HIV / STI
Examining the joint effect of multilevel resilience and covid-19 distress on viral suppression among african american/black adults living with hiv in the southeastern united states Tariz D. Viera-Rojas* Tariz Viera-Rojas Jason R. Gantenberg Jee Won Park Marta G. Wilson-Barthes Joseph W. Hogan Michael P. Carey Sannisha K. Dale Valerie A. Earnshaw Sarah Dougherty‐Sheff Deana Agil Akilah J. Dulin Chanelle J. Howe
Background: African American/Black persons living with HIV (AA/B-PLWH) in the southeastern U.S. experience disparities in HIV outcomes, including viral suppression. The COVID-19 pandemic disrupted HIV care and caused distress (e.g., economic, mental) that may have impacted HIV viral suppression among AA/B-PLWH. However, availability of multilevel resilience resources (MRR) may have buffered against COVID-related distress. The potential impacts of a joint intervention on MRR and distress on HIV viral suppression warrants investigation.
Objective: Estimate the joint effect of MRR and COVID-19 distress on HIV viral suppression among AA/B-PLWH.
Methods: Prospective cohort study of 103 AA/B-PLWH aged ≥18 years old enrolled in two parent HIV clinic cohorts in the southeastern U.S, with relevant complete data. MRR and COVID-19 distress were assessed based on self-report using the Multilevel Resilience Resource Measure Long Form and the Modified Stanford Measure, respectively, and considered as binary exposures. The outcome was a binary indicator of viral suppression (≤50 copies/mL) during post-exposure follow up (18-month maximum). We estimated unadjusted and adjusted RDs using modified Poisson models.

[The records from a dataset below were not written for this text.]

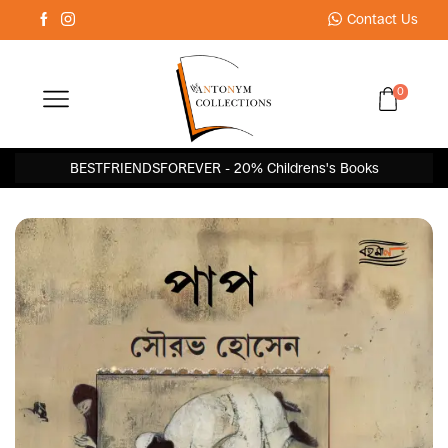
Contact Us
0
BESTFRIENDSFOREVER - 20% Childrens's Books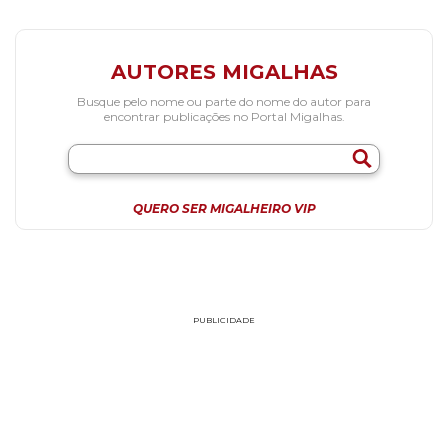
AUTORES MIGALHAS
Busque pelo nome ou parte do nome do autor para
encontrar publicações no Portal Migalhas.
QUERO SER MIGALHEIRO VIP
PUBLICIDADE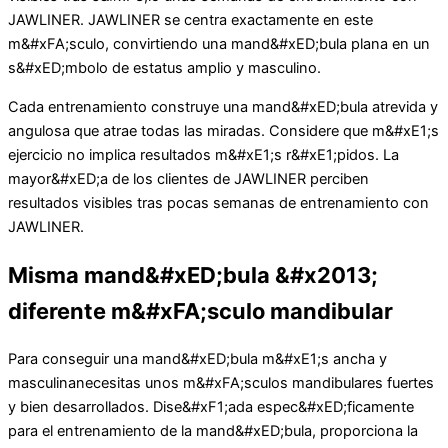
JAWLINER. JAWLINER se centra exactamente en este
m&#xFA;sculo, convirtiendo una mand&#xED;bula plana en un
s&#xED;mbolo de estatus amplio y masculino.
Cada entrenamiento construye una mand&#xED;bula atrevida y
angulosa que atrae todas las miradas. Considere que m&#xE1;s
ejercicio no implica resultados m&#xE1;s r&#xE1;pidos. La
mayor&#xED;a de los clientes de JAWLINER perciben
resultados visibles tras pocas semanas de entrenamiento con
JAWLINER.
Misma mand&#xED;bula &#x2013;
diferente m&#xFA;sculo mandibular
Para conseguir una mand&#xED;bula m&#xE1;s ancha y
masculinanecesitas unos m&#xFA;sculos mandibulares fuertes
y bien desarrollados. Dise&#xF1;ada espec&#xED;ficamente
para el entrenamiento de la mand&#xED;bula, proporciona la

Results: Focusing on findings most compatible with the data, compared to those with no distress and greater MRR, patients with no distress but lesser MRR were equally likely to be virally suppressed (adjusted RD: -0.00; 95% CL: -0.20, 0.19). Patients with any distress but greater MRR (adjusted RD: -0.12; 95% CL: -0.36, 0.11) or lesser MRR (adjusted RD: -0.03 95% CL: -0.28, 0.21) were less or slightly less likely to be virally suppressed.

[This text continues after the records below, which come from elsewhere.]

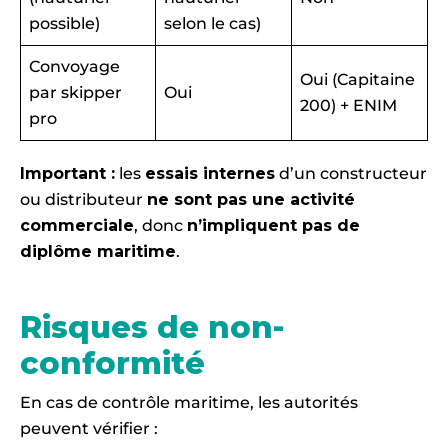
possible)
selon le cas)
Convoyage
Oui (Capitaine
par skipper
Oui
200) + ENIM
pro
Important :
les
essais internes
d’un constructeur
ou distributeur
ne sont pas une activité
commerciale
, donc
n’impliquent pas de
diplôme maritime
.
Risques de non-
conformité
En cas de contrôle maritime, les autorités
peuvent vérifier :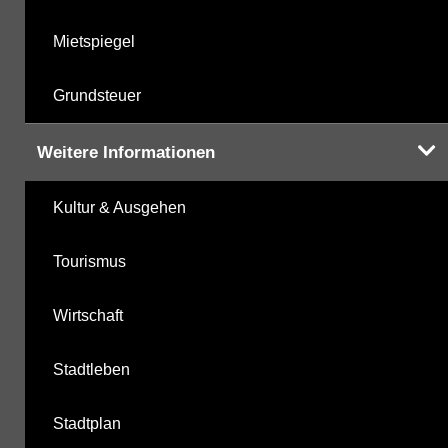
Mietspiegel
Grundsteuer
Weitere Informationen
Kultur & Ausgehen
Tourismus
Wirtschaft
Stadtleben
Stadtplan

Conclusion: We found weak evidence that a dual intervention to increase MRR and decrease COVID-19 distress could improve HIV viral suppression. Effect estimates were imprecise and did not provide strong evidence for interaction on the additive scale. Studies with a larger sample size are needed to examine this joint effect more robustly.